Could not understand what pystan n_jobs actually does

I never understood what n_jobs does. Suppose I have N chains and I want M cores for each chain which will be run parallelly (assume NM<num of cores I have on one node). I am seeing if I set n_jobs>=NM, nothing interesting happens, rather N chains run parallelly on just one node each (not on M nodes). What should I set?

os: tested on ubuntu 18.04 or mac catalina both

n_jobs sets parallel processes.

min(chains, cpu_count)

You want to use threading for in-chain parallel stuff. See the docs https://pystan.readthedocs.io/en/latest/threading_support.html

This example surely did not work. Anyway I fail to understand your answer.

Hi,

what example did not work?

What did you fail to understand? What n_jobs do?

You can try to run multiple chains and test different n_jobs.

For example, what do you see when you run 30 chains with n_jobs 1, 2, 4, --> How many chains run simultaneously?

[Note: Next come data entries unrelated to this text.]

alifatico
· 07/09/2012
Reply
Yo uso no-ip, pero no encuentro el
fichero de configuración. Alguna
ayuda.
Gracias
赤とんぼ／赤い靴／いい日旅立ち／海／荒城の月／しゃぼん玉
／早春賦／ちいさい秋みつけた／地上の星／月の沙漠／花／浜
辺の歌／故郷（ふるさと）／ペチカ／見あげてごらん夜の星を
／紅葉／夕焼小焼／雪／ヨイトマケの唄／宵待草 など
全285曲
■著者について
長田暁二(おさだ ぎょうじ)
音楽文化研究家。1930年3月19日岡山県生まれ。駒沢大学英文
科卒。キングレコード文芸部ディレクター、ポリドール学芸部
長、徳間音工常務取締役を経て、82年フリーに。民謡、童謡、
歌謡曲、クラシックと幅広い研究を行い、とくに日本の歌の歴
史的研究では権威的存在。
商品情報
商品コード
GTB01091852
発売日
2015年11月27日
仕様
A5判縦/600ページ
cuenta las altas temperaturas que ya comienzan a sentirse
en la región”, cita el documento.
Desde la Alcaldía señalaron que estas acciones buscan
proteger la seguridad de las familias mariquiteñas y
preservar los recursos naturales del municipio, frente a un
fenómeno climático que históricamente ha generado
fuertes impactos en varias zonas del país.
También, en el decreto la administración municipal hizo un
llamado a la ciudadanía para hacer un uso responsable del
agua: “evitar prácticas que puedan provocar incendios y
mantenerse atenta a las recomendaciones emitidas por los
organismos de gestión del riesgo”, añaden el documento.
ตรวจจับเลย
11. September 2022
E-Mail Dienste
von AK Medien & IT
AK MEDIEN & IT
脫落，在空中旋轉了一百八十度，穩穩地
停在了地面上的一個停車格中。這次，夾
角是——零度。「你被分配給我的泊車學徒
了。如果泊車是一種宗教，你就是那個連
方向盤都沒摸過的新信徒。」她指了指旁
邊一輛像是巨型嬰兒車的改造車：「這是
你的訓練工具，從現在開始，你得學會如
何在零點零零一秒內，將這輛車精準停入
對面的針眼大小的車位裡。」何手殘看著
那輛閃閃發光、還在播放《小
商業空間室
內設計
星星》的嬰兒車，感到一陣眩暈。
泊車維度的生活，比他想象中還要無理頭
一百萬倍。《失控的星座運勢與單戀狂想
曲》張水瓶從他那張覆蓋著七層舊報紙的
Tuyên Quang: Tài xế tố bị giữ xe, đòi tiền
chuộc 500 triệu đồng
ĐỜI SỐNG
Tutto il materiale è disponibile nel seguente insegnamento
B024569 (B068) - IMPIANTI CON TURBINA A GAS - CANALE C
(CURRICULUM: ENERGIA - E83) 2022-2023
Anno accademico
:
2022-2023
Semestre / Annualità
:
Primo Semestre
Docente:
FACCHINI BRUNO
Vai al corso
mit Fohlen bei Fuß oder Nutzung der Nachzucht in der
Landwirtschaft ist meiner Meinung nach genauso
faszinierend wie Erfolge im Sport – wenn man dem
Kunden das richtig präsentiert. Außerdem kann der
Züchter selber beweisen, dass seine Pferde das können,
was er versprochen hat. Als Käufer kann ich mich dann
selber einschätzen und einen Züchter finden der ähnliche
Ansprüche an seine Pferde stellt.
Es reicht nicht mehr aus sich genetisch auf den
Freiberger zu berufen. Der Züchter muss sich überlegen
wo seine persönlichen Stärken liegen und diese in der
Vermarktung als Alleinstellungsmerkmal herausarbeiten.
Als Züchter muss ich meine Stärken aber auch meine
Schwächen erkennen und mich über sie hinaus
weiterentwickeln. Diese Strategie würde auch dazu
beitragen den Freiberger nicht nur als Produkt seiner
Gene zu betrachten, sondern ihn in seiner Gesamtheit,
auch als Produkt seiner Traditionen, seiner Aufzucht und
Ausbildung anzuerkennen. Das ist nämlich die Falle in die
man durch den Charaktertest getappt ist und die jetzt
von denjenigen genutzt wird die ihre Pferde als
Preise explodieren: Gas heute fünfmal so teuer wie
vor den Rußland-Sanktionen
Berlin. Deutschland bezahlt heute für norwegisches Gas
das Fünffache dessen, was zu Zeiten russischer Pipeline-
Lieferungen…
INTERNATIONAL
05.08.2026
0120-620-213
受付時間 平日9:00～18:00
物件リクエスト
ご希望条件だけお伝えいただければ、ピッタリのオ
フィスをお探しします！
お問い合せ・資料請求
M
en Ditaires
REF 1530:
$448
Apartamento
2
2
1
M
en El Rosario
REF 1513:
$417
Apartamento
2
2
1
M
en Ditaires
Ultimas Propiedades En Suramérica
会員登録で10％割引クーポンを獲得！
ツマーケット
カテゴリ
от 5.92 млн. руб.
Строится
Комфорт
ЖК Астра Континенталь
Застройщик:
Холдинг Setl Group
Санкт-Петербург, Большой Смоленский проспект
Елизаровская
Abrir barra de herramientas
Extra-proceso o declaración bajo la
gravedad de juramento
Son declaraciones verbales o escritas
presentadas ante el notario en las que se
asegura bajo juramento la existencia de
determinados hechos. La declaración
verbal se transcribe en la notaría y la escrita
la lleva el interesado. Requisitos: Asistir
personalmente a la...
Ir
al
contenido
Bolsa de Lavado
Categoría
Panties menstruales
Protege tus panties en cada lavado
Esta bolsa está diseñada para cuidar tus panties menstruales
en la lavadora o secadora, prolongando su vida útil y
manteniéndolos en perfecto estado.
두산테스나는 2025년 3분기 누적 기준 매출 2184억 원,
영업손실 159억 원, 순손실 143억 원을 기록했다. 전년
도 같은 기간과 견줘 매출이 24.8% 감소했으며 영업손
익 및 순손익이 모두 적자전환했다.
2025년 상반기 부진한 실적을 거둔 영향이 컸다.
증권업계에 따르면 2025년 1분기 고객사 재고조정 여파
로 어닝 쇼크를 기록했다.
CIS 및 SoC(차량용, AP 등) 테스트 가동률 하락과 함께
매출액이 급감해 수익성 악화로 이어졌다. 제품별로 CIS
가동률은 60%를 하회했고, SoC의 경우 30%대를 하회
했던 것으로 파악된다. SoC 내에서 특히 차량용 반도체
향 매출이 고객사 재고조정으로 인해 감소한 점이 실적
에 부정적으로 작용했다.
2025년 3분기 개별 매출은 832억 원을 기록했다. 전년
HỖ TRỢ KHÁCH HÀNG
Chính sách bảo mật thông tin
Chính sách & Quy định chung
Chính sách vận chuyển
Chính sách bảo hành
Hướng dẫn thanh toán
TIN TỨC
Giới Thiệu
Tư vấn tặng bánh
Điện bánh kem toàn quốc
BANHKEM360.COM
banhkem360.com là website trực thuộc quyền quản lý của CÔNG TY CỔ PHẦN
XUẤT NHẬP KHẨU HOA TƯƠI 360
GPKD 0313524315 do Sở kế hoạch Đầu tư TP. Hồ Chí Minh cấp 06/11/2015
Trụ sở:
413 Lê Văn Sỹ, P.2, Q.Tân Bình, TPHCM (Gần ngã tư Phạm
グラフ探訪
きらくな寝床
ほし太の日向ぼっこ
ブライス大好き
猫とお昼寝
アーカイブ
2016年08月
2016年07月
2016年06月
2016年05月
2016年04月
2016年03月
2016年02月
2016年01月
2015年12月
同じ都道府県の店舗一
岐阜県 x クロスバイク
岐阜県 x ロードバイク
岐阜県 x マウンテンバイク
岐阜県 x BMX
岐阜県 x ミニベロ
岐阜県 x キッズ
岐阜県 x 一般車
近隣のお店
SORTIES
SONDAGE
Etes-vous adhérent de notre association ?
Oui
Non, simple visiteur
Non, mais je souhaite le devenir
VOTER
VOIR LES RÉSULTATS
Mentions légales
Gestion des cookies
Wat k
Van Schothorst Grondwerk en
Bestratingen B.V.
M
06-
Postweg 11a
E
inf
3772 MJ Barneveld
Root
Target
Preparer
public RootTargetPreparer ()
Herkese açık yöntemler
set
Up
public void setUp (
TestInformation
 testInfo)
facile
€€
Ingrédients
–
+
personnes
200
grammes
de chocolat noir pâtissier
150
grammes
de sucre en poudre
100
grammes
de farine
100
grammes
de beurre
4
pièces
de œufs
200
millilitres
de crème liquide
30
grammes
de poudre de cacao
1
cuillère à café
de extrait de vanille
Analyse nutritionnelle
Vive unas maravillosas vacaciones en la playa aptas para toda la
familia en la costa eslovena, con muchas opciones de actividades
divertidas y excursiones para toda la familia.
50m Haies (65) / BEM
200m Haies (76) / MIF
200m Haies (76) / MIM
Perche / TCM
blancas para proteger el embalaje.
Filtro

There is an example in the link you referred to earlier.
I asked a specific question, did not understand your answer specific to the question. I will rephrase the question. I want 4 chains, also I want that each chain runs on 2 cores requiring a total of 4*2=8 cores. My cpu has 12 cores. Now my questions are as follow:

  1. " I want 4 chains, also I want that each chain runs on 2 cores requiring a total of 4*2=8 cores." Is it doable in pystan?

  2. Following the example given in the link you shared I set :

os.environ[‘STAN_NUM_THREADS’] = “2”
fit4 = sm4.sampling(data=data, iter=steps, chains=5, warmup=burn, thin=thin_by, seed=random_seed,n_jobs=10)

Still I am seeing that 5 parallel chains are running, each chain is using 1 core; so total 5 cores are being used!

Instead, if I had set

n_jobs=1

I would see same result.

Like I said, n_jobs=min(nchain, cpu_cores), so in your case you have 5 chains and n_jobs = 10 --> 5 cores is used.

If you set n_jobs=1, then chains are processed serially --> one chain is sampled, then another one is sampled.

If you want to use threading, you also need to specify extra_compiler_args shown in the example. (for threading, you need to use map_rect function)

Like I said, n_jobs=min(nchain, cpu_cores), so in your case you have 5 chains and n_jobs = 10 --> 5 cores is used.
If you set n_jobs=1, then chains are processed serially --> one chain is sampled, then another one is sampled.

Understood.

If you want to use threading, you also need to specify extra_compiler_args shown in the example. (for threading, you need to use map_rect function)

Which example?

Threading example here https://pystan.readthedocs.io/en/latest/threading_support.html

I am not sure if threading depends on the problem on hand. When I take the example code, run it I found that all of the cores (here I define cores= no of physical core (6) * 2 threads per core=12) are being used with moderate load on each core. This happens even if I set os.environ[‘STAN_NUM_THREADS’] = “2” and chains=4,n_jobs=4 .

Now If I do the same thing on my problem (which involves far more free variable than the above example), I see only 4 cores are being used with full load (100%) on each core. I don’t think I understood anything from this exercise.

Is your function using map_rect? If not, then enabling threading will not help.

Found my problem. Thanks a lot. Its not easy to implement map_rect right away. I will do it in some spare time.